In my listening experience, whatever system you have, whatever components, whatever the material, medium, one thing always seems to remain constant. It ALWAYS sounds better in the deep and still of the night!!!

 

Is it because night time is generally quieter? Is it because the world of electronics is then shielded from the SUN? Is it because there is less demand on the electrical service?

 

Whatever it is, there is one thing I know for sure, music sounds better late into the night!

kmckenn

@millercarbon "... your "technology" does not completely isolate. Your batteries are connected to the grid for charging. AC grid noise gets a free ride.".

 

You bubble burster you! You do realize now you have made me go back and obsessively research this, just to make myself feel worse, RIGHT!?

 

Here is what I got, many years ago... it suggests it isolates it. (SU1500RTXL2UA SmartOnline® Double-Conversion Rack/Tower Sine Wave UPS).

  • True on-line, double-conversion operation delivers pure sine wave output, precise voltage regulation and isolation from power problems.

 

The guy selling it says it works. Imagine that!

Just one difference between actual experience and ad copy.

I am guessing that means you don’t have one. If you did, you’d probably believe what the documentation says, like the specs on the all equipment you own. That, and this was published before 24/7/365 gaslighting became predominant (mainstream).

I  supply part of  my system with lithium ion battery pack that puts out pure sine wave. Using on dac compared with AC fed from modded BPT 3.5 transformer based conditioner, I prefer feed from BPT, slightly more closed in veiled sq with batteries.

My take is the inverters in these products affect sq to some extent, YMMV.

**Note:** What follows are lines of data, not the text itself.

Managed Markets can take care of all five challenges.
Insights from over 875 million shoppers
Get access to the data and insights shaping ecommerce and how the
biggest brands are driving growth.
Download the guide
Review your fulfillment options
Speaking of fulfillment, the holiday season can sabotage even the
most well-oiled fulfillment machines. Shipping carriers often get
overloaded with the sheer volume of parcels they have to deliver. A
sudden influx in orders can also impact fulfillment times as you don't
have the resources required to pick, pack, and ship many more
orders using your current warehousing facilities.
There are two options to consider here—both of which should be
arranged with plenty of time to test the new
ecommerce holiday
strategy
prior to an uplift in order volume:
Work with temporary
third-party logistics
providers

There's an easy way to test and see if your system really does what it says it does. If it is truly isolated then it will disconnect from AC and run entirely off batteries. When this happens you will hear the sound improve, and because it is running off batteries and truly isolated it will sound the same regardless of the time of day or anything else. You already said this is not the case so you yourself know it is not isolated as claimed.

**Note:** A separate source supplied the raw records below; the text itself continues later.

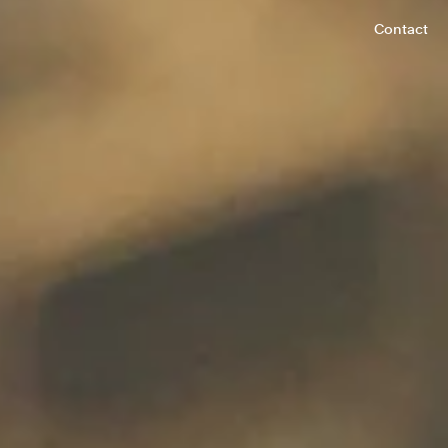
Contact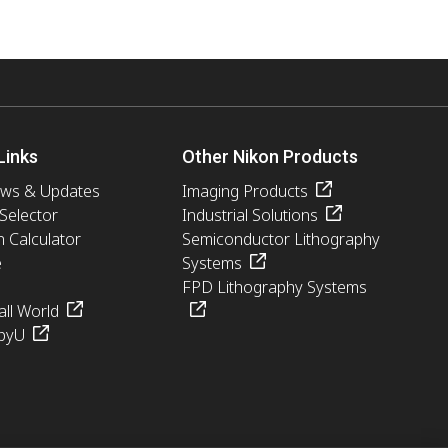
ed purpose. You
connection with
bsite is done at
 responsible for
ation. You are
rd. You should
Links
Other Nikon Products
username and
ews & Updates
Imaging Products
 Selector
Industrial Solutions
n Calculator
Semiconductor Lithography
e
Systems
any other breach of
FPD Lithography Systems
ll World
pyU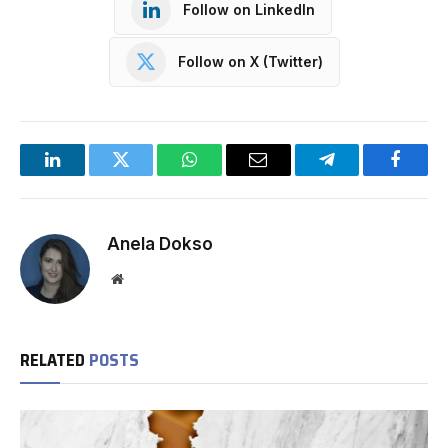
Follow on LinkedIn
Follow on X (Twitter)
LinkedIn
Twitter
WhatsApp
Email
Telegram
Facebo
Anela Dokso
Website
RELATED
POSTS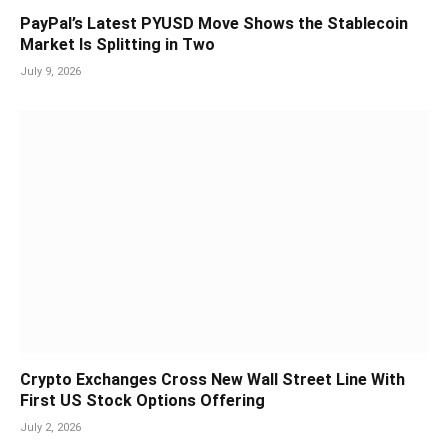
PayPal’s Latest PYUSD Move Shows the Stablecoin
Market Is Splitting in Two
July 9, 2026
Crypto Exchanges Cross New Wall Street Line With
First US Stock Options Offering
July 2, 2026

Another way I know is another member with the same setup experienced the same thing. 

Third way I know is from personal experience with battery isolation in my own system. It is easy to hear the improvement when going completely off AC and running off battery power. It is also almost as easy to hear the degradation when running off battery power but still connected to AC via the charger.

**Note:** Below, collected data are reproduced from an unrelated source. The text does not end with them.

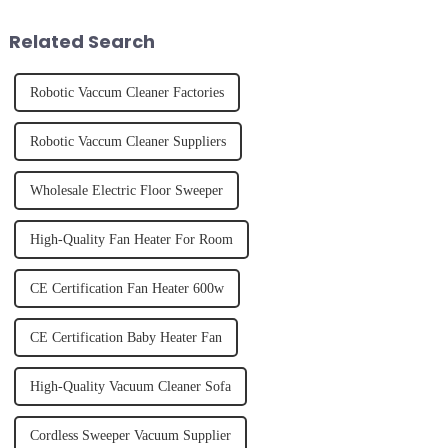
effectively. Whether you have
juice. Made from vegetables,
straight, curly...
fruits, herbs or a co...
Related Search
Robotic Vaccum Cleaner Factories
Robotic Vaccum Cleaner Suppliers
Wholesale Electric Floor Sweeper
High-Quality Fan Heater For Room
CE Certification Fan Heater 600w
CE Certification Baby Heater Fan
High-Quality Vacuum Cleaner Sofa
Cordless Sweeper Vacuum Supplier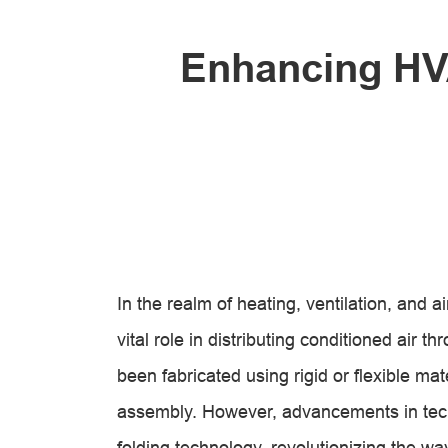
Enhancing HVA
In the realm of heating, ventilation, and 
vital role in distributing conditioned air t
been fabricated using rigid or flexible mat
assembly. However, advancements in tec
folding technology, revolutionizing the 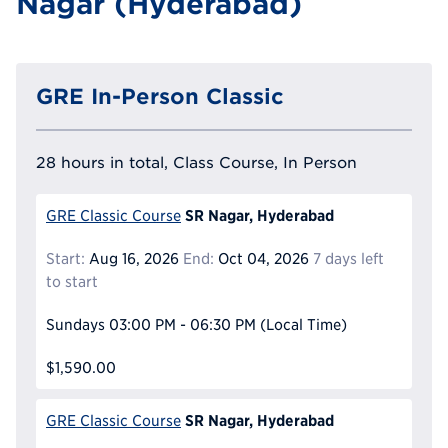
Nagar (Hyderabad)
GRE In-Person Classic
28 hours in total, Class Course, In Person
SR Nagar, Hyderabad
GRE Classic Course
Start:
Aug 16, 2026
End:
Oct 04, 2026
7 days left
to start
Sundays
03:00 PM - 06:30 PM
(Local Time)
$1,590.00
SR Nagar, Hyderabad
GRE Classic Course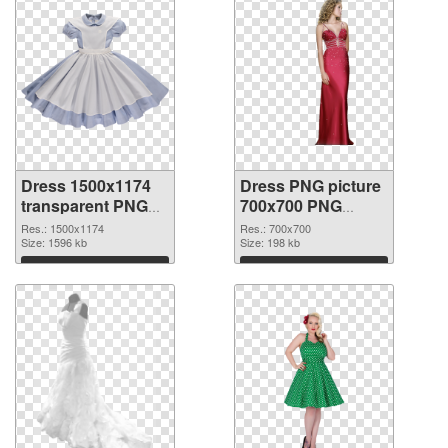
Dress 1500x1174
Dress PNG picture
transparent PNG
700x700 PNG
graphic
image
Res.: 1500x1174
Res.: 700x700
Size: 1596 kb
Size: 198 kb
Download
Download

What happens is really no different than what happens in the power supply of every component. Theoretically, these are all "isolated" by power supply caps. Lots and lots of manufacturers claim, and lots of audiophiles believe, that enough power supply filter caps means nothing upstream from this can matter. Power supply transformers after all are transformers. If you know how a transformer works, there are two coils, primary and secondary, with no physical connection between them. This does work to effectively filter out some of the noise riding on the AC line. Some, but not all.

Reality is that as long as there is any connection at all, including even through a transformer, then AC line noise will get through. This is why you hear the sound change even though if your system worked as claimed it would be perfect isolation and sound the same 24/7. 

There is no guessing involved. This is not a case of what I "believe" to be the case. This is a case of what I know to be the case three different ways: personal experience, others experience, and a solid understanding of the subject.

Interestingly, your own experience corroborates everything I'm saying. 

all my equipment is behind a UPS that completely isolates AC output from AC input by reconstituting the AC voltage and sine wave from a bank of DC batteries.

But, I still notice it.

So where exactly does gaslighting come into it?